(DATA FOR REVIEW Opens)
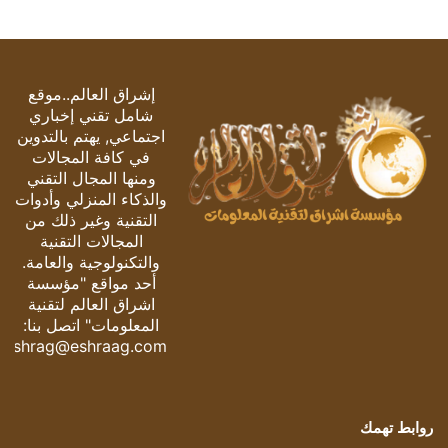
إشراق العالم..موقع
شامل تقني إخباري
اجتماعي, يهتم بالتدوين
في كافة المجالات
ومنها المجال التقني
والذكاء المنزلي وأدوات
التقنية وغير ذلك من
المجالات التقنية
والتكنولوجية والعامة.
أحد مواقع "مؤسسة
اشراق العالم لتقنية
المعلومات" اتصل بنا:
eshrag@eshraag.com
روابط تهمك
(DATA FOR REVIEW Closes)
- INSTRUCTIONS TO FOLLOW -
Transcribe the whole of the data exactly, minus any pictures.

- WORKED SOLUTION -
إشراق العالم..موقع
شامل تقني إخباري
اجتماعي, يهتم بالتدوين
في كافة المجالات
ومنها المجال التقني
والذكاء المنزلي وأدوات
التقنية وغير ذلك من
المجالات التقنية
والتكنولوجية والعامة.
أحد مواقع "مؤسسة
اشراق العالم لتقنية
المعلومات" اتصل بنا:
eshrag@eshraag.com
روابط تهمك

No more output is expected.